Process mining digs into your chosen workflows and finds exactly which processes your customers, suppliers, and front- and back-office employees are using, whether prescribed or improvised. You can use these results to make processes run as efficiently as possible using the following process mining techniques and tools:

 

  1.  Process discovery: This method involves collecting systems and application log data and using it to create process models, showing exactly how work is getting done and registered across activities and people. This data-based build-out “discovers” all the different variations in which real processes are running. It is the oldest technique and the most prominent process mining tool used. Several vendors in the last two years have started to re-think how they execute this technique, leading to the advent of automated process discovery tools that record and analyze process actions users execute, such as keystrokes, mouse clicks, applications accessed. The output is usually detailed workflow process maps that can be ported into many RPA or BPM tools. These automated process discovery tools are emerging as a category in their own right.
  2.  Conformance checking and process analysis: Using this method, analysts can compare “official” enterprise process models against the event data they have collected. The goal is to chart all of the different deviations and “off-script” activities taking place (including exceptions and workarounds) in a given activity. The output is usually an analysis of the level of conformance a set of activities has to its pre-defined process model, including the highlighting of bottlenecks and redundant steps in the process using intuitive dashboards and visualizations.
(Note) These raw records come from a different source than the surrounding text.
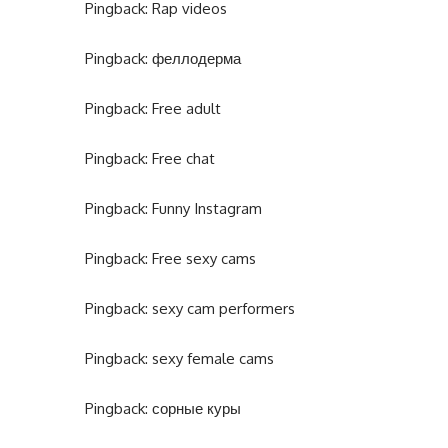
Pingback:
Rap videos
Pingback:
феллодерма
Pingback:
Free adult
Pingback:
Free chat
Pingback:
Funny Instagram
Pingback:
Free sexy cams
Pingback:
sexy cam performers
Pingback:
sexy female cams
Pingback:
сорные куры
The data visualization aspect of this analysis stage is becoming more and robust as vendors realize the importance of presenting process data in the most meaningful and easy-to-digest ways.
  3.  Ongoing process improvement and optimization: This critical technique calls for ongoing monitoring of the processes under study, benchmarking improvements, and then finding new approaches to executing process improvements with an overarching goal of improving business outcomes. This is where the interplay with automation and AI tools becomes important, as automation can be part of the execution plan for process improvements, and you can use it to improve process monitoring methods. For you to understand the opportunities for end-to-end optimization, you need to monitor enterprise processes as a whole.

 

Exhibit 1: Process mining techniques have a linkage to broader data and automation initiatives

 

Source: HFS Research, 2020

 

 

A well-documented example of the potential power of process mining can be found in the case study of Siemens’ work with process mining vendor Celonis. In 2014, Siemens established an internal unit to use process mining to analyze diverse as-is business processes and identify inefficiencies, including purchasing and ordering logistics and follow through to production, order handling, and delivery to customers. Siemens has reportedly saved double-digit millions every year by using process mining. It continues to use the technology today, with over 2,500 active users discovering new business cases.

 

The definitions and methodologies for using process mining techniques are continuing to evolve as more vendors and enterprise clients

 

  • apply them to different use cases,
  • use new approaches such as proprietary data capture methods, predictive analysis and recommendation engines for process changes, and
  • invest in Triple-A Trifecta technologies (analytics, AI, and automation) to include new functionalities such as automated process discovery tools.

 

The Bottom Line: The wave of using real-time data to drive enterprise operational improvements is on the rise, and thanks to process mining tools, it is getting better.

 

The emerging application of process mining techniques and tools brings a much-needed ingredient—real-time process data—to the traditional disciplines of operational process excellence. Every enterprise operations leader must explore its potential within their organization, in particular, the proclivity of teams to use operations data to make changes and incentivize the right behaviors that lead to sustained process improvements. Enough with the guesswork. Let’s use real-time data to drive real process improvement.